Curling his mustache tighter, he rode on, a good figure in the saddle always—ruminating, considering, angry because of the interruption.

For Colonel Follis Curmew had for days, now, been carefully preparing the way for something he meant to say to Diana. He was a cautious man with women; he reconnoitered by degrees, inch by inch, carefully watching effect. Hint, innuendo, double meanings, sly feelers, veiled intent, was the strategy he usually employed at first, skirmishing as close to the dead line as he dared; furtive, alert, ready always for a brilliant and resistless climax at the psychological moment.

A few minutes ago he had believed that the psychological moment was approaching. He had said one or two things so cleverly that not the least resentment had altered her smile; but how was he to know that, if she had heard him at all, she had not in the least understood him? It takes more than one to play a game of that kind. The trouble was that her smiling inattention had deceived him—had always deceived him. He was entirely persuaded that she had drifted into the game long ago.

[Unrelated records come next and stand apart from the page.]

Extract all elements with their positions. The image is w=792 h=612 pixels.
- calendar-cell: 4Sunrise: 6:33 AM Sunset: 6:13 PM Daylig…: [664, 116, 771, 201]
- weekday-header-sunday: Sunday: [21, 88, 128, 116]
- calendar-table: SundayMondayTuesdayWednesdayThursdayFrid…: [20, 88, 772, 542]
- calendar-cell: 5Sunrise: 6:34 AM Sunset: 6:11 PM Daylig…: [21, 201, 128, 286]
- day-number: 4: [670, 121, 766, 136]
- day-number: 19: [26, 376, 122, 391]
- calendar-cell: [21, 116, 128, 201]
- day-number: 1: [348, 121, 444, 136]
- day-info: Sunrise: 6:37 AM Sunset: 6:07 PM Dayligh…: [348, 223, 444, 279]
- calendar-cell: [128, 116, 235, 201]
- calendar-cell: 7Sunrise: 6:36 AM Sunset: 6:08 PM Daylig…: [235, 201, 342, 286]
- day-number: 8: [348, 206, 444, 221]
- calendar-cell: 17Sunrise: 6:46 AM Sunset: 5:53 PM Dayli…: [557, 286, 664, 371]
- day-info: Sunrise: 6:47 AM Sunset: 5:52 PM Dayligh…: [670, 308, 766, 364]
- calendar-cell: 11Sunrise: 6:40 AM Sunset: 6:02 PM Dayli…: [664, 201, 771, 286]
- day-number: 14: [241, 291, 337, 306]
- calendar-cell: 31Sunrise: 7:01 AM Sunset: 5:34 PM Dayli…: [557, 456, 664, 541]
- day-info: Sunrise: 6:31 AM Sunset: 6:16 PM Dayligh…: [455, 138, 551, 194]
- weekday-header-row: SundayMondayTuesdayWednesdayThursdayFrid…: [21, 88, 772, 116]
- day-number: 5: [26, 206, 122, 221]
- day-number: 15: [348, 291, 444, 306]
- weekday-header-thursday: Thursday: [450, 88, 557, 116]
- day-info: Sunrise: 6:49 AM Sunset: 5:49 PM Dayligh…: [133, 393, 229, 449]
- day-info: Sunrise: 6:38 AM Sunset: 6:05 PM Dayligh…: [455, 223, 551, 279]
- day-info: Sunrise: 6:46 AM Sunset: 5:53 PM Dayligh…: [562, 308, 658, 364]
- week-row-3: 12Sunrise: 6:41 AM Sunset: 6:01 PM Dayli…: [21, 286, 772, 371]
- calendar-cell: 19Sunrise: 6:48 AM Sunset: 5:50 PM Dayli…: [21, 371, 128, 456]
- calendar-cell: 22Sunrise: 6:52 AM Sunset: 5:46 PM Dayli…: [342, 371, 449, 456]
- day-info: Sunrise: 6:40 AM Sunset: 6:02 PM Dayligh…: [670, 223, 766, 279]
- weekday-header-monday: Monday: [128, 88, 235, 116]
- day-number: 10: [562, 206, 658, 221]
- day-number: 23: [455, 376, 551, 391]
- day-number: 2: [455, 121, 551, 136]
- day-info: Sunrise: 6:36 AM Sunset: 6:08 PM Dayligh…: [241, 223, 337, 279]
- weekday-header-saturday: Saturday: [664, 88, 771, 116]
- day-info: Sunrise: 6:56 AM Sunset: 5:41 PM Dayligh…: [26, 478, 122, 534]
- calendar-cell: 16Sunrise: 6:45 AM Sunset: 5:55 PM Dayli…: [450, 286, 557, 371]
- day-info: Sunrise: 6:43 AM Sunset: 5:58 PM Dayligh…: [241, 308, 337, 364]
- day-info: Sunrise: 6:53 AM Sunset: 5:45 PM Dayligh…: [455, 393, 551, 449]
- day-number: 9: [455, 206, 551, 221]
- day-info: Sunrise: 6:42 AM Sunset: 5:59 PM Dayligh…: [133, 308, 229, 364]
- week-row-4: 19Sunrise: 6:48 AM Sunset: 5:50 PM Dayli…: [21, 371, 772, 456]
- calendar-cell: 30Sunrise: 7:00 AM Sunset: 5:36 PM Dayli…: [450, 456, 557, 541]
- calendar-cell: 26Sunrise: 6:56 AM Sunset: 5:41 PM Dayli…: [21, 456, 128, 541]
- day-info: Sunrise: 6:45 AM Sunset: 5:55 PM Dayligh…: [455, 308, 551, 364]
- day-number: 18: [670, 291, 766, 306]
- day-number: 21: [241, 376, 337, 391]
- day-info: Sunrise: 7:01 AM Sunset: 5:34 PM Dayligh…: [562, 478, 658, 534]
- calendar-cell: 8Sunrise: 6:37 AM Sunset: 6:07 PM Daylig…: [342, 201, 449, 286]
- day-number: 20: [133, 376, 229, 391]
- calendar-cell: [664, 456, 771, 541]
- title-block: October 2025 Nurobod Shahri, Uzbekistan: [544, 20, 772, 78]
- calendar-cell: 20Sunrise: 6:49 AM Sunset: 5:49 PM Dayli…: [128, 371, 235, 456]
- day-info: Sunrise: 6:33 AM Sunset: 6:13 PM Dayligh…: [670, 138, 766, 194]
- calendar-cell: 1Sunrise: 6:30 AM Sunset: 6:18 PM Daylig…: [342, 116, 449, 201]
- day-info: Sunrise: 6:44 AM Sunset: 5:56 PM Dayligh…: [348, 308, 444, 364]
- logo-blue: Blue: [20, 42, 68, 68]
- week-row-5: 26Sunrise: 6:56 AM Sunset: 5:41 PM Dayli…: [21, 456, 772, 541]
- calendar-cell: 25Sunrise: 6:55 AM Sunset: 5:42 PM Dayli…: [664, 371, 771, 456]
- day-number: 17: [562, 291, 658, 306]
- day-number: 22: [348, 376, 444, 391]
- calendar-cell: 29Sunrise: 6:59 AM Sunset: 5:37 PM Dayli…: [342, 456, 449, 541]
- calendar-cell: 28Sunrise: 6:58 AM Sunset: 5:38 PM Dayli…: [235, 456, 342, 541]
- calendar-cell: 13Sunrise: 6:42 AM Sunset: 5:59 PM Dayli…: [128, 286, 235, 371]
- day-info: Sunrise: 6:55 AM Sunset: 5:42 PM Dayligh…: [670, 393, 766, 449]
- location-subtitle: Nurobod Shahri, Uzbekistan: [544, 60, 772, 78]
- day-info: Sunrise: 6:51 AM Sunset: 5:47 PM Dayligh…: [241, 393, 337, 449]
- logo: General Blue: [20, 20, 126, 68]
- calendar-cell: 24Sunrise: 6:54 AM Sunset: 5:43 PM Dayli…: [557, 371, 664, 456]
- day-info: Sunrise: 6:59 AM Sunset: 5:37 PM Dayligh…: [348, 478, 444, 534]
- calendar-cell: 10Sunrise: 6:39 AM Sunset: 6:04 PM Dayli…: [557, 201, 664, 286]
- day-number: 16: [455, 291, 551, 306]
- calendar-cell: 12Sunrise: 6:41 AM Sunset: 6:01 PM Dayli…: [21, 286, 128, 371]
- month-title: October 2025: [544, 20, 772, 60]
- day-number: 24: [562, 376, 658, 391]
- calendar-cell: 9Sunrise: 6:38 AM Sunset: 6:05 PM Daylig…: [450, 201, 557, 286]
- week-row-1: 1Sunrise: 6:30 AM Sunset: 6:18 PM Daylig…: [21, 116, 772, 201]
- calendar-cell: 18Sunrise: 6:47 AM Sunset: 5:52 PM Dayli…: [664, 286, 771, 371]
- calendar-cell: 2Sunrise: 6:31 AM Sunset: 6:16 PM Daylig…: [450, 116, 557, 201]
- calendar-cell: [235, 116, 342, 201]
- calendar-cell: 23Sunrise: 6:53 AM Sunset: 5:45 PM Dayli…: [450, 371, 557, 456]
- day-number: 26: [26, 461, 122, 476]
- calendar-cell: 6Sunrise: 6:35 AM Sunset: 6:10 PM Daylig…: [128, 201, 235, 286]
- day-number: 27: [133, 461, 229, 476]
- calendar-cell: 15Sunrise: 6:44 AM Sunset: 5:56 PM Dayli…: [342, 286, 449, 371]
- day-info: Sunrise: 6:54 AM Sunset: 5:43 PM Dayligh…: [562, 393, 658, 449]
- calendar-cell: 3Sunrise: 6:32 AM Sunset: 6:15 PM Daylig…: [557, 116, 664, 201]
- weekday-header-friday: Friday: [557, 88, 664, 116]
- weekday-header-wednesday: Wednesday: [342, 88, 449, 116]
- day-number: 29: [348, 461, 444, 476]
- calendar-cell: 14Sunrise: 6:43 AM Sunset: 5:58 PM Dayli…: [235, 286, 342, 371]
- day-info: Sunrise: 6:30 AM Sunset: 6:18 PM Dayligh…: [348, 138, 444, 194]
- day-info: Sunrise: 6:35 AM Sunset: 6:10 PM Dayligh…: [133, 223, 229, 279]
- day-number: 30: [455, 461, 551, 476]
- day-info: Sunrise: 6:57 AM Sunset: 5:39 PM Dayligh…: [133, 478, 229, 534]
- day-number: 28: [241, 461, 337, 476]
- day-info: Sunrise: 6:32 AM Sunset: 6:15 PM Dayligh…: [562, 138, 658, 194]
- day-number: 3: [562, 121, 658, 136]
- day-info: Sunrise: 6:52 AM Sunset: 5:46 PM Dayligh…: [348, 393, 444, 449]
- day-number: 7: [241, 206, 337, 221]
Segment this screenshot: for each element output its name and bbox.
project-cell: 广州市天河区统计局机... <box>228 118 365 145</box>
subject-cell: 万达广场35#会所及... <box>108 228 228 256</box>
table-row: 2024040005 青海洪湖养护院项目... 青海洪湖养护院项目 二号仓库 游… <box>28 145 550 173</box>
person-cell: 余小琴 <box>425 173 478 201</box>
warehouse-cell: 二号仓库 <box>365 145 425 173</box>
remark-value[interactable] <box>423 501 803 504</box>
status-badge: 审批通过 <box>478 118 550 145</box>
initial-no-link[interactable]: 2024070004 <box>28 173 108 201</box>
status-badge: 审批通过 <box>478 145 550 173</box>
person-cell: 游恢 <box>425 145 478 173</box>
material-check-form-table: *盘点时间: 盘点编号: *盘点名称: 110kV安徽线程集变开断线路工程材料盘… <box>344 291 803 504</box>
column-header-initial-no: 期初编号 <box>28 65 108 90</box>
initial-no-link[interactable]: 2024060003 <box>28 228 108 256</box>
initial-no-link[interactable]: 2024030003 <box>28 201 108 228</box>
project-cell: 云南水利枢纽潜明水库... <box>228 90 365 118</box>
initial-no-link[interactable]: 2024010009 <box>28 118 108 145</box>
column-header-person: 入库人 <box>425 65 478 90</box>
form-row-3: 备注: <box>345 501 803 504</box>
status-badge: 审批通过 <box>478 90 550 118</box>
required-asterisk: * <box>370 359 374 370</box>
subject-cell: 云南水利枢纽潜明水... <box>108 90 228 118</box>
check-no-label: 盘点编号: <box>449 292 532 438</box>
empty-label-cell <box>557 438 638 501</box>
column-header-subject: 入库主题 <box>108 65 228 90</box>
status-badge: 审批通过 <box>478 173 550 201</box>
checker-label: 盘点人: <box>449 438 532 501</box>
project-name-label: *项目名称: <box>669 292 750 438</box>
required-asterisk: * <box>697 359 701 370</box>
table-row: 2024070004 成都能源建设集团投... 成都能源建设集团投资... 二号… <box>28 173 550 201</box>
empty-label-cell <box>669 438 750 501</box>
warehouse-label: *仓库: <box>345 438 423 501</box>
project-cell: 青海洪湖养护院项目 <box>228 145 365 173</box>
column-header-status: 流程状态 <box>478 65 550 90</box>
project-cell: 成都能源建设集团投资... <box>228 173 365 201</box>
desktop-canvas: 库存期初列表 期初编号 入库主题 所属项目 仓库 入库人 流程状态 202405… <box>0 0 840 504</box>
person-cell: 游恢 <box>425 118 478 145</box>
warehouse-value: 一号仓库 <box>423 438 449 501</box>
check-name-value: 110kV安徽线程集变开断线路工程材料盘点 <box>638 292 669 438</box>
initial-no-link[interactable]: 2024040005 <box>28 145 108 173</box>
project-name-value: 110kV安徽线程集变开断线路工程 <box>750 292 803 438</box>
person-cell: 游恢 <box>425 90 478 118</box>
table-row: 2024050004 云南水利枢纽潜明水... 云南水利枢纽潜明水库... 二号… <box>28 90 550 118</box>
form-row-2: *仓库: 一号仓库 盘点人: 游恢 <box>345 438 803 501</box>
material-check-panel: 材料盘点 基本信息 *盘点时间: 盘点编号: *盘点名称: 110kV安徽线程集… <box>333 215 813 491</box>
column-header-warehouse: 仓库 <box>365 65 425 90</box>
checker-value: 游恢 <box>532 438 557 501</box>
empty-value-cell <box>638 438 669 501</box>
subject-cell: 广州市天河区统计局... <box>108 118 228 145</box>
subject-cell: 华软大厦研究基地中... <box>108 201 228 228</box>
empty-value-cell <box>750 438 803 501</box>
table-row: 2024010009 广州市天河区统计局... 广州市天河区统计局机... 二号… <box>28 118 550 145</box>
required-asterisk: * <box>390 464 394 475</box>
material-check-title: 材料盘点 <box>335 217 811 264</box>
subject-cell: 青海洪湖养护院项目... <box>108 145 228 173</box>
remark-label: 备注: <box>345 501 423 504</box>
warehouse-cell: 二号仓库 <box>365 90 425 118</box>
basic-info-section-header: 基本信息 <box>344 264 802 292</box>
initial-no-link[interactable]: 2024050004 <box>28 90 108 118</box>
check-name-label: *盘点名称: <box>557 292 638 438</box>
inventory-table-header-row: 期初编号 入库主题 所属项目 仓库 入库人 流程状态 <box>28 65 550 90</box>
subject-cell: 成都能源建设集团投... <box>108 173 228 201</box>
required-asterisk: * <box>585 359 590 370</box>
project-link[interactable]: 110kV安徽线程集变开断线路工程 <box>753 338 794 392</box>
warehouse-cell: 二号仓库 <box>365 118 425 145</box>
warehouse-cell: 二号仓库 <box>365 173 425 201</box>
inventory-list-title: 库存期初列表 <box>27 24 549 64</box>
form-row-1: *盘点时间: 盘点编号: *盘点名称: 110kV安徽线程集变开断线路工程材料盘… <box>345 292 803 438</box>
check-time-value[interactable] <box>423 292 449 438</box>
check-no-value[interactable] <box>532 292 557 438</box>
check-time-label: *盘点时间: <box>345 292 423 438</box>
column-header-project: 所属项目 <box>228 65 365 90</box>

Surely, surely the psychological moment had been close at hand when that big fool of a boy had come clattering downhill and smashed their approaching understanding into smithereens for the moment. The colonel silently damned him as he rode. It took time and patience to gather up and piece together the fragments and smithereens; it took skill and watchfulness to choose another such propitious day and hour—to select the scenery and the moment for what he meant to say to this young girl.

As he dismounted her at the foot of the terrace he pressed her arm significantly, and said under his breath:

"Can we get away for a moment together this evening?"

Wallace was close by, and the colonel spoke so low and pinched so discreetly that she neither understood nor noticed his amenities, so she merely nodded smilingly, thanked him for his escort, and ran up the steps beside Wallace.

"I'll be in the billiard room later, if that interests you," she called back over her shoulder to Wallace as she ascended the stairs.

"It certainly does!" he replied promptly, and went away to change.

Diana continued on to her own room, disturbing Jack and Silvette on the stairs, and gaily jeering at them as she banged the door. A curious reaction had set in from the sadness of the morning—a feverish desire to escape from herself, from the misery that lay always heavy in her breast, the relentless hours that weighted her heart so that its dull beating had become a burden.